【体験談】終の棲家とするため、建てる時に配慮と工夫を

長く住む為の配慮・工夫

住宅を建てる際には、色々と便利さを盛り込みたいものです。

我が家を建てる際には、38歳で4人家族と言うその時の生活環境に最適なだけでなく、子供が独立して以降の住み方、私達が高齢化した時にも、できる限り自宅で暮らせるようにと、人生全体を見渡した上で、その各ステージに便利な生活が送れる配慮・工夫を行いました。

2階建て住宅で、1階は洗面所、浴室、トイレとダイニングキッチンと和室のリビングとし、2階には小さなトイレと取り外しが比較的簡単な間仕切りを用いて3部屋を設けました。この配慮・工夫について以下に少し詳しく記載します。



建てた当初の生活への適応と将来の変化対応への配慮

建てた当時は、夫婦と息子と娘の4人家族で、2階を夫婦の寝室と2室の子供部屋として間仕切りを設け、プライベート空間を個別に設けました。

間仕切りは壁ではなく、比較的簡単に外せる厚みのあるパネル用のものを嵌め込む形として、子供が独立した場合、その時に最適な間取りに変更しやすくしました。

建てた当初には、子供が独立した後の夫婦2人での生活パターンは十分にイメージできませんでしたが、それだけにどの様なスタイルにもリフォームしやすい事を配慮したものです。

また夫婦2人での生活となり、さらにその先に、高齢化した際の事にも可能な配慮を行いました。そのポイントとしては以下のようなものです。

第1には、高齢化すると就寝中にトイレに起きる事が多くなる事を配慮して、寝室のある2階にも小さなトイレを設けました。

第2には、1階の廊下は広めにし、トイレの入り口も引き戸として幅広くし、車椅子での利用も可能な配慮を施しました。

第3には、1階のリビングは敢えて和室とし、老後にもくつろげる様に配慮しました。また、高齢化で足腰が弱った時に、そのリビングを寝室と小さな居間として転用できる事も配慮したものです。

こうした長く住み続ける事にポイントを置いた設計をお願いした事で、2階の間仕切りを外した基本構造は非常にシンプルなものとなり、収納スペースがやや少なくなってしまいました。

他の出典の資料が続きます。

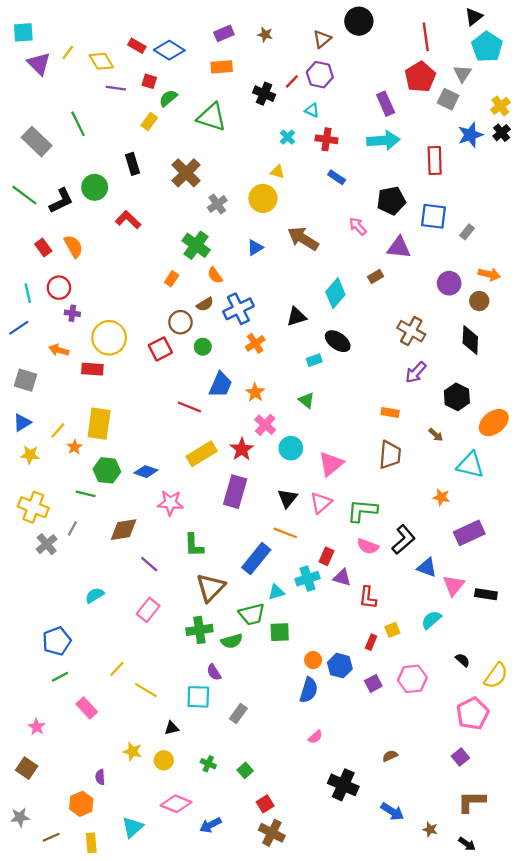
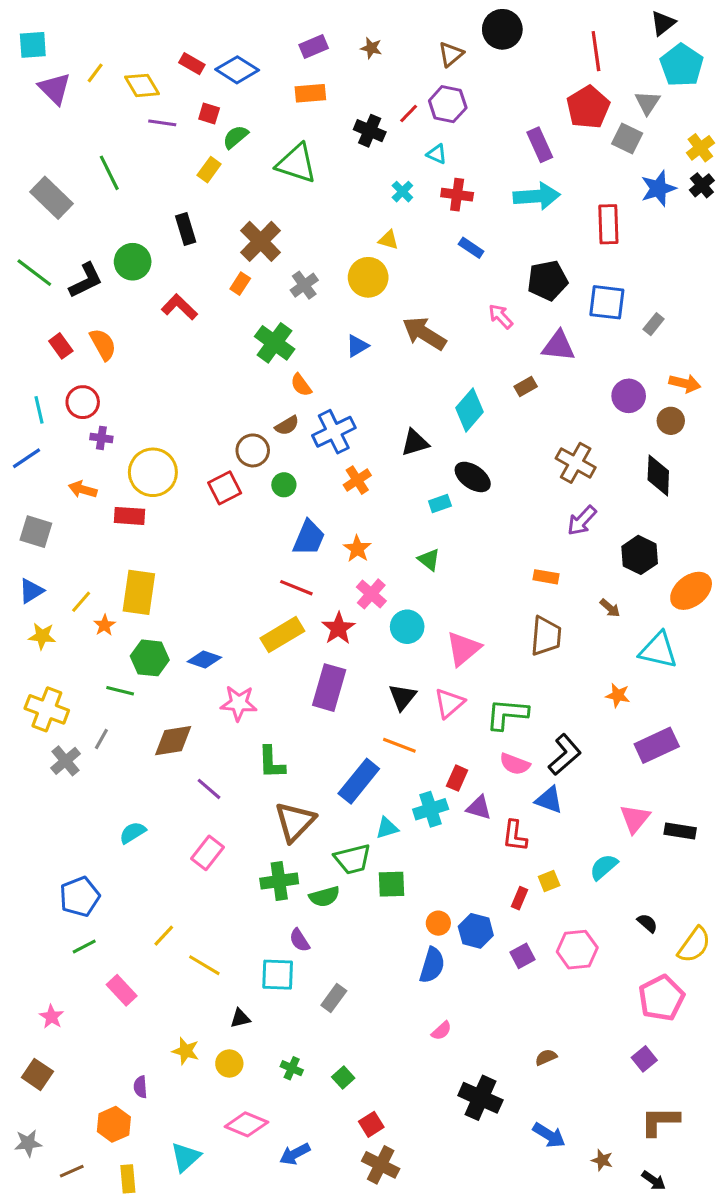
orange rectangle: (172, 279) -> (240, 284), moved
red line: (189, 407) -> (296, 588), moved
blue triangle: (427, 567) -> (549, 800), moved

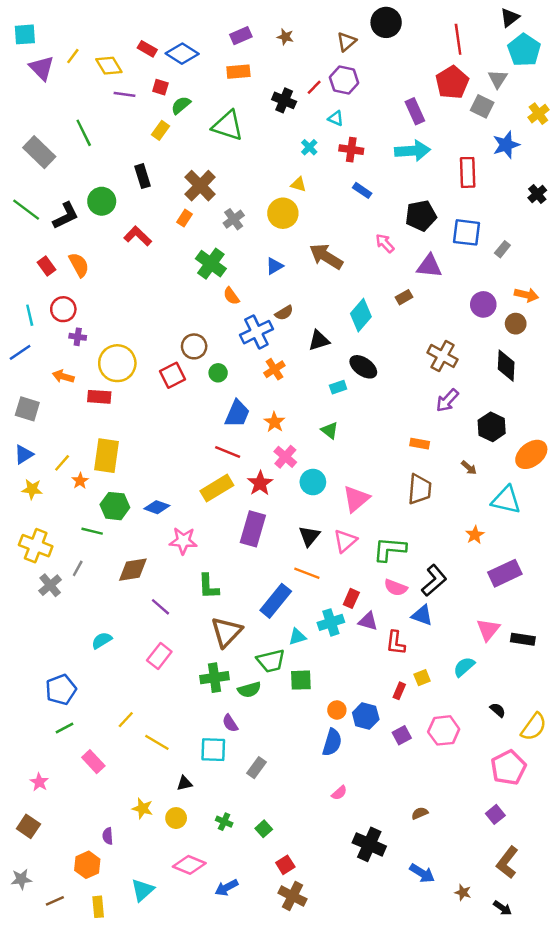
black cross: (702, 185) -> (537, 194), moved
brown semicircle: (287, 425) -> (284, 313), moved
orange star: (618, 695) -> (475, 535), turned 30
brown L-shape: (660, 1121) -> (507, 862), turned -52

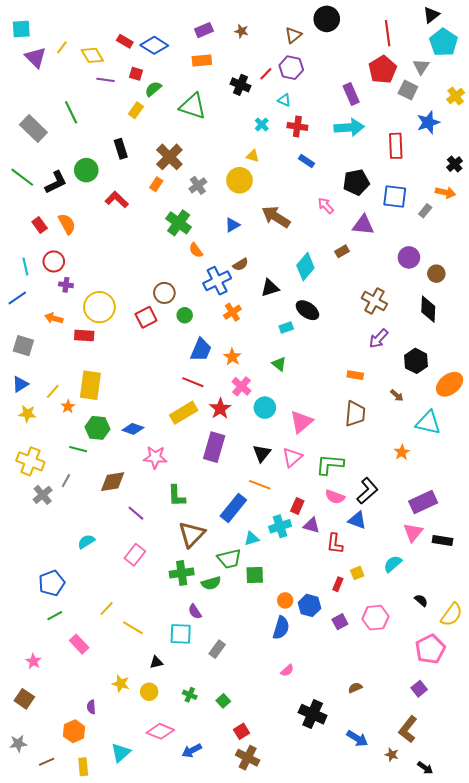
orange arrow: (526, 295) -> (445, 192), moved
purple rectangle: (505, 573) -> (423, 502), moved
brown L-shape: (507, 862) -> (408, 729), moved

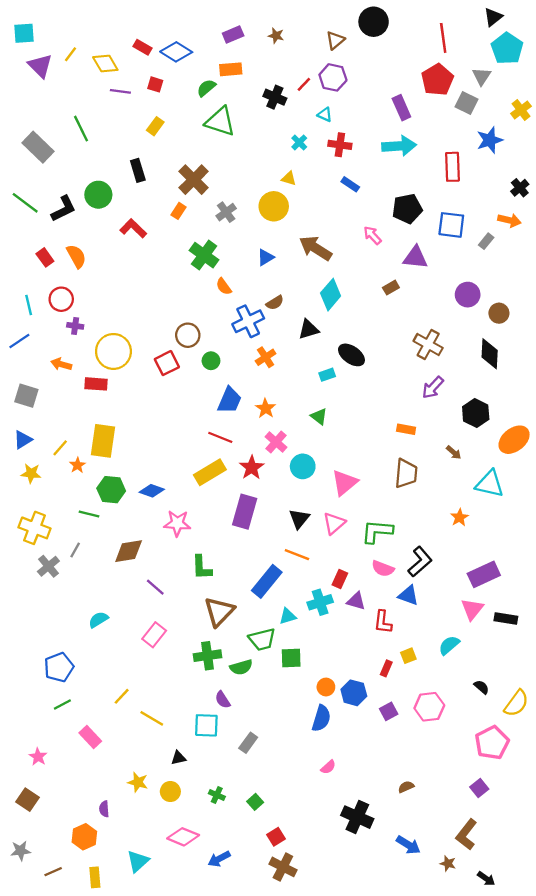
green semicircle: (153, 89) -> (206, 88), moved
cyan diamond: (305, 267) -> (331, 295), moved

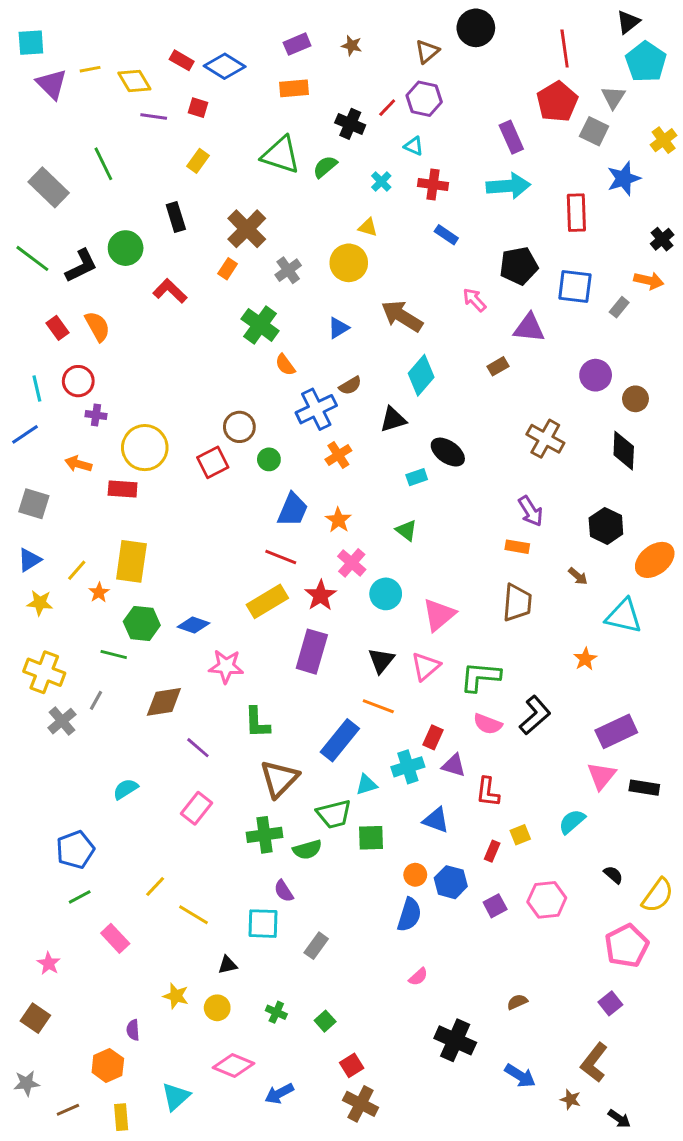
yellow line: (70, 54) -> (90, 69), turned 42
green semicircle: (206, 88) -> (325, 167), moved
purple arrow: (433, 387) -> (531, 511), moved, turned -75
blue triangle: (408, 595) -> (436, 820), moved

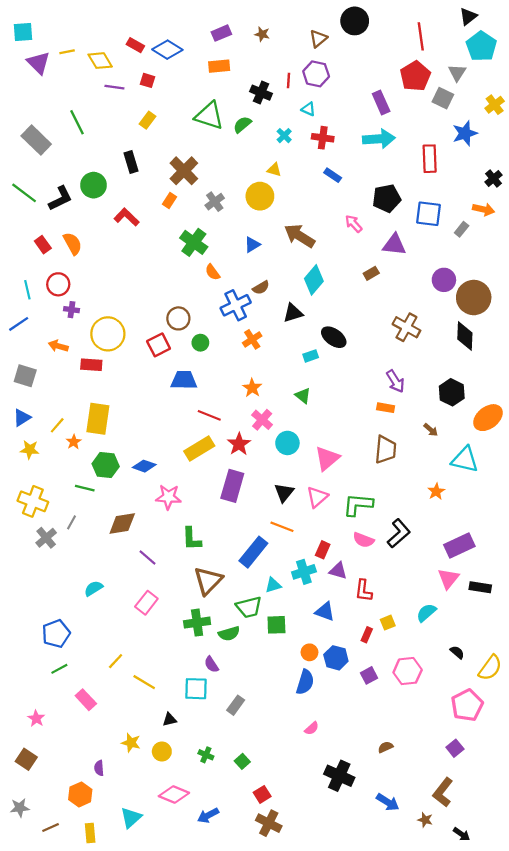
red line: (387, 108) -> (289, 80), turned -40
brown circle: (635, 399) -> (474, 298), size x1.8
blue trapezoid: (293, 510) -> (184, 380), moved, turned -112

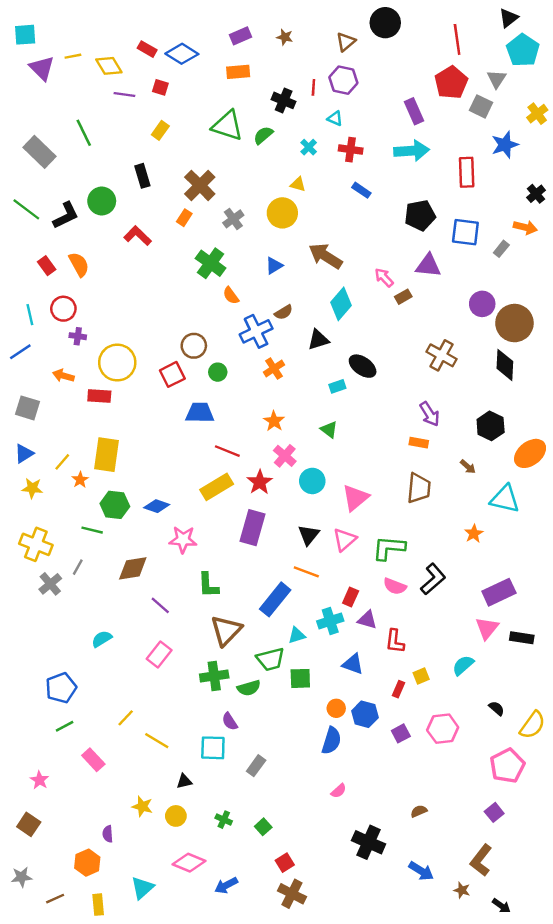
pink arrow: (354, 224) -> (384, 278), moved

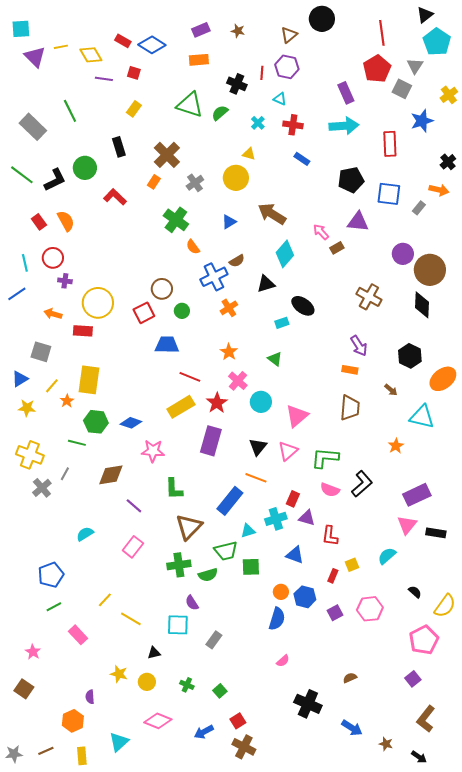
gray square: (28, 408) -> (41, 352), moved
brown L-shape: (481, 860) -> (426, 719), moved
gray star: (22, 877) -> (14, 754), moved
blue arrow: (226, 885) -> (204, 732), moved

その欠点を取り除くために、2階の上に屋根裏収納を設けて収納スペースを増やしてもらいました。

終の棲家とするための配慮・工夫のメリットと難しさ

以上の様に、我が家を建てる際には、終の棲家とする為に、人生の各ステージに対応できる配慮を行う事に重点を置きました。しかし、そのため建てた当初のベストではなく、ベターな状態で少し我慢せざるを得ない点もありました。

また、子供が独立した後の夫婦2人のベストな生活パターンを見通す事は難しく、まして足腰が弱り、場合によっては軽度の介護が必要な状況を想定する事は非常に難しい事でした。

設計士さんに想いを話し、それを両親の意見や設計士さんの経験を最大限に生かして、希望の長く住み続ける事が出来る終の棲家を建てました。

その為に、費用は1割程度アップしましたが、後々に大規模リフォームをする費用が抑制される事を考えれば、むしろトータルでは安上がりになるだろうと、自己満足しています。